1. Technical Field
The present disclosure relates generally to an apparatus and method for a manually operated plunger bar for creating holes. In particular, the plunger bar is designed to attenuate transmitted shock forces between the tool and the operator.
2. Description of Related Art
Plunger bars are used to create holes in soil, concrete, etc. The most common users are gas utility personnel which use the devices to make holes in the ground or between cracks in pavement in order to insert a gas detection sniffer and locate possible gas leaks. The prior art plunger bar is a manually operated device, designed to be portable and stowable on a service truck for use at remote locations.
FIG. 1 shows an assembly of the prior art plunger bar 10. The plunger bar is generally used in a substantially vertical orientation. The plunger bar comprises a handle 26 which has a piston 18 and a barrel 16. The barrel 16 is free to slide down the length of the piston 18 and the barrel's motion is halted upon impact with a flange 20 located at the lower end of the piston 18. The barrel 16 envelopes the piston 18 when the barrel is in the down position. The barrel has a hammer 14 attached at its lower end which is consequently also the point of impact with the flange 20 when the plunger bar 10 is in use. The hammer supplies extra weight to the barrel 16 hence increasing the impact load when impacting the flange 20. On the end of piston 18 opposite the barrel 16, there is a probe 30 which comprises a solid rod 22 fixedly attached to the piston 18 and a removable conical tip 28 at the free end. The tip 28 can therefore be replaced if damaged. The removable tip 28 is generally sized 3/16 inches to 1/4 inches larger than the diameter of the rod 22. This is to reduce the friction on the rod when a portion of the rod is buried during use.

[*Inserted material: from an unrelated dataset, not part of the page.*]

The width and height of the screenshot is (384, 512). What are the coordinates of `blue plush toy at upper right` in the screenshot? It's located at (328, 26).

The barrel 16 is raised by an operator to a maximum height as defined by the hammer 14 and a flange 12 on the end of the piston 18 opposite the probe 30. At this point the operator accelerates the barrel 16 by releasing it or driving it downward. The downward velocity of the barrel 16 and hammer 14 increases until impact. The combined mass of the barrel 16 and hammer 14 multiplied by the velocity at impact gives the momentum imparted to the flange 20 thereby forcing the probe 30 with the removable conical tip 28 into the ground. The penetration of the rod into the ground is achieved when the impulsive impact force of the barrel 16 and hammer 14 overcome the soil resistance force. After the impact, the hammer 14 and barrel 16 recoils and loses contact with flange 20, and the probe 30 is driven further into the ground.
An operator is responsible for securing the plunger bar 10 upright during its operation. The operator also provides the necessary energy to the barrel 16 by lifting it and forcing it downward. In order to be able to complete both activities, it is necessary for the operator to hold the barrel 16 through the impact. This presents some difficulty when harder soils, rocks, concrete, etc. are encountered. Softer soils damp out harmful vibrations, but when a very high resistance is encountered the vibrations due to impacts are no longer damped and are transferred through the plunger bar 10 into the operator. In very high resistance media, the probe 30 cannot penetrate, and this reduces the impact time to a minimum forcing the operator to experience the maximum impact force.
The impact forces transferred to the operator can cause injury. Immediate damage is possible due to stresses imparted to the arms and wrists of the operator. Also fatigue injuries are common over time or with repetitive use of the plunger bar 10. Therefore, a need exists for a plunger bar that reduces stresses imparted to operators by reducing the impact loads during operation.